Material provided >>
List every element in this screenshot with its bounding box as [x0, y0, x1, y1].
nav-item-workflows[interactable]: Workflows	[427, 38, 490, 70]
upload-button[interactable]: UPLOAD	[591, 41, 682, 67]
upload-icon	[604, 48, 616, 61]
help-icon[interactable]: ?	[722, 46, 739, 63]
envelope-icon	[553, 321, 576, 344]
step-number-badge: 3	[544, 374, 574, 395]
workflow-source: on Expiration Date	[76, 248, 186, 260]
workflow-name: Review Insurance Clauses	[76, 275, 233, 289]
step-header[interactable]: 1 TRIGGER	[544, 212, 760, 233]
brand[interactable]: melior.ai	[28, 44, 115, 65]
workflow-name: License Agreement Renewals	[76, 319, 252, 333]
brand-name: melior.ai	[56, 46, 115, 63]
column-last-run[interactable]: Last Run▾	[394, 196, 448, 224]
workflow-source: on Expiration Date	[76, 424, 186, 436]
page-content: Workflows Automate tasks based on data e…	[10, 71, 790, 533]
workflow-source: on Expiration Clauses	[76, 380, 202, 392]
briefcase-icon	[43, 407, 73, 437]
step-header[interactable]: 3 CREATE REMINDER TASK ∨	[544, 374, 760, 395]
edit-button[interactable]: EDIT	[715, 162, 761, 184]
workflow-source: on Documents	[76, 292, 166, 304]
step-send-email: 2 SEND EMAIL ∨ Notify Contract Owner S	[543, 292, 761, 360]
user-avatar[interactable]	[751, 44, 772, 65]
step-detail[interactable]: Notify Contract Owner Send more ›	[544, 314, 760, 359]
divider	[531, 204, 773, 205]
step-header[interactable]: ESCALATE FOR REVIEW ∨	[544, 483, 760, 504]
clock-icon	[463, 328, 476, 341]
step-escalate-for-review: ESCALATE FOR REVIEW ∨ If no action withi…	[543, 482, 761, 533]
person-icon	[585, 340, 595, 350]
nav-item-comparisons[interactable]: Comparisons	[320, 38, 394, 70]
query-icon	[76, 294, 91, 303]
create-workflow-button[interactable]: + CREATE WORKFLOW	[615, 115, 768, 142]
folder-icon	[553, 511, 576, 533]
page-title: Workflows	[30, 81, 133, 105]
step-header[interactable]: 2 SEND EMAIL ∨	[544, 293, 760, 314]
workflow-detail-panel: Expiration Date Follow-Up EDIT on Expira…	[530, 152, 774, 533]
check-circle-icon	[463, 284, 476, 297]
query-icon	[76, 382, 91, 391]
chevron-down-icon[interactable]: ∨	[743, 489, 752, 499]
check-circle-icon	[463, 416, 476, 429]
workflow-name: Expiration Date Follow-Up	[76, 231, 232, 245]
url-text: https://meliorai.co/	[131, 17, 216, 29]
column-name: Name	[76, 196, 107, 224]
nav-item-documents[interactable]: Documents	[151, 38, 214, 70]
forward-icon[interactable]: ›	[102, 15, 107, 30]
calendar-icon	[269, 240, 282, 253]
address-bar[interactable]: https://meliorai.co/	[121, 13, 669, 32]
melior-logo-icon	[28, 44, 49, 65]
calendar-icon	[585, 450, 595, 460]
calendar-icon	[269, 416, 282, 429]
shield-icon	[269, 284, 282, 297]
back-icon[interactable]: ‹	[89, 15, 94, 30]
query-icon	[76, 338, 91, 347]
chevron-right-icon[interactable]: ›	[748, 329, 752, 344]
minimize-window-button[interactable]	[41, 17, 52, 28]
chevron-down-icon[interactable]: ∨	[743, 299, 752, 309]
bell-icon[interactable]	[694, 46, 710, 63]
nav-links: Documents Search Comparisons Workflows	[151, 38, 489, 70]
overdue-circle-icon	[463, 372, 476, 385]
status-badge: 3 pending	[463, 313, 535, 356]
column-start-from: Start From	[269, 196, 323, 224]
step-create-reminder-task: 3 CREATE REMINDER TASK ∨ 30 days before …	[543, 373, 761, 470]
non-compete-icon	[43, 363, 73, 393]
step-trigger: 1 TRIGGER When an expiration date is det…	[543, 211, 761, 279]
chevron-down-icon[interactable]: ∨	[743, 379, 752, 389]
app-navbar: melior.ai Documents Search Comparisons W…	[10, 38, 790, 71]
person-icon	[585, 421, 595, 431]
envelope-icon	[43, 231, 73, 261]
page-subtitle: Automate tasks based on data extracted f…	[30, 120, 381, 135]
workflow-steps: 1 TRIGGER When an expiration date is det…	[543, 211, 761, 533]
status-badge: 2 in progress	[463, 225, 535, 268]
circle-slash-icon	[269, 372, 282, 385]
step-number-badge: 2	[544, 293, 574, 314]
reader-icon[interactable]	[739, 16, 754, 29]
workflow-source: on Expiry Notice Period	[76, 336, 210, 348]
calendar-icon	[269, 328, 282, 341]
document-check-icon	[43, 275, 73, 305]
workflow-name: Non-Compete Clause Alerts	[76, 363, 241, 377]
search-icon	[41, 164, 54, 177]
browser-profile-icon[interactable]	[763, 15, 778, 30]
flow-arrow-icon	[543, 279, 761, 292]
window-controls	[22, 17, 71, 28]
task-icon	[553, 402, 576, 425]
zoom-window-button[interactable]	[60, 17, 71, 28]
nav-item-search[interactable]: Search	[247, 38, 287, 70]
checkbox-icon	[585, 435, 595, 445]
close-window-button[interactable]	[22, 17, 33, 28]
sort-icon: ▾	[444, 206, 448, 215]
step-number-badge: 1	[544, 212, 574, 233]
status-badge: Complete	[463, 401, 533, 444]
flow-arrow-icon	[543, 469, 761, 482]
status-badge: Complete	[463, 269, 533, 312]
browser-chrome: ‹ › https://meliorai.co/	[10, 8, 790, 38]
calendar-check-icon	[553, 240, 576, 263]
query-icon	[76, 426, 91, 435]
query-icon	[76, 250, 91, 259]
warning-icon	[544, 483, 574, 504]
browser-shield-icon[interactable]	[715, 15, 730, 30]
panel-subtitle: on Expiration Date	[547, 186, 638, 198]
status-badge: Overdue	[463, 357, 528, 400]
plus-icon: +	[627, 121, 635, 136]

Aim of the exercise >>
In the material above, find each line containing the word "down" and copy it.

Solution to this problem >>
chevron-down-icon[interactable]: ∨	[743, 489, 752, 499]
chevron-down-icon[interactable]: ∨	[743, 299, 752, 309]
chevron-down-icon[interactable]: ∨	[743, 379, 752, 389]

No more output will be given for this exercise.